(Task brief) Exactly the lines below from the one with "О Федерации" up to and including the one with "Соглашения и коллективные договоры" make up the answer, with nothing else added.

(Given data)
————

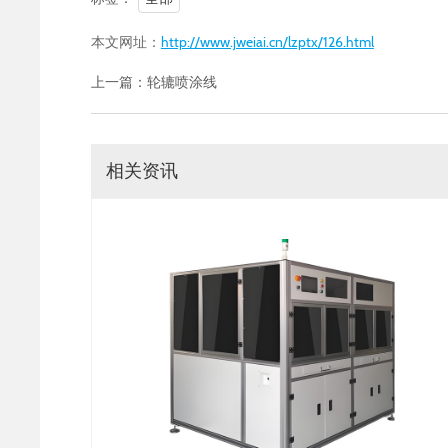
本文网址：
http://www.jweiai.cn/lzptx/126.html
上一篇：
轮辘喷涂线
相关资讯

————

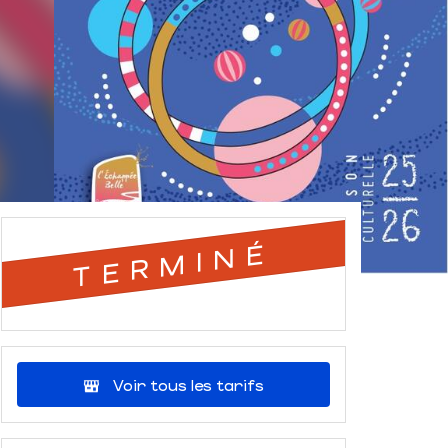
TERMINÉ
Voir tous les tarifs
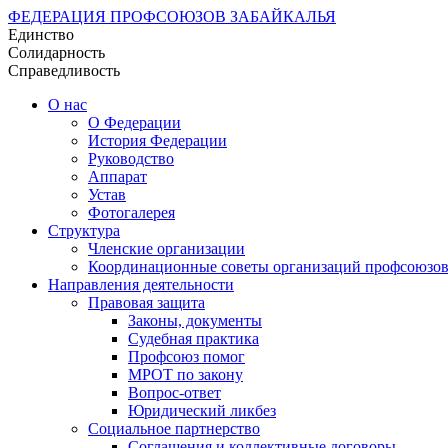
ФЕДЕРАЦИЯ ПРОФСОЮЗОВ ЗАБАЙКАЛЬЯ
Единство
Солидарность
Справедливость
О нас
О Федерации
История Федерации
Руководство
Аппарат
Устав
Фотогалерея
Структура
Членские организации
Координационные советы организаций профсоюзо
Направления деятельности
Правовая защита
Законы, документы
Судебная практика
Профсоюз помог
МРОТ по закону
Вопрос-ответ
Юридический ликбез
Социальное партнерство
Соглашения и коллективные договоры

————

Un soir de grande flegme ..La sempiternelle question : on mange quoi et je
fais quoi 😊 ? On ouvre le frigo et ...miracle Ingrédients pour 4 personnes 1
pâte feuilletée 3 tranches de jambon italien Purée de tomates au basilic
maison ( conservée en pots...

————

(Answer box)
О Федерации
История Федерации
Руководство
Аппарат
Устав
Фотогалерея
Структура
Членские организации
Координационные советы организаций профсоюзо
Направления деятельности
Правовая защита
Законы, документы
Судебная практика
Профсоюз помог
МРОТ по закону
Вопрос-ответ
Юридический ликбез
Социальное партнерство
Соглашения и коллективные договоры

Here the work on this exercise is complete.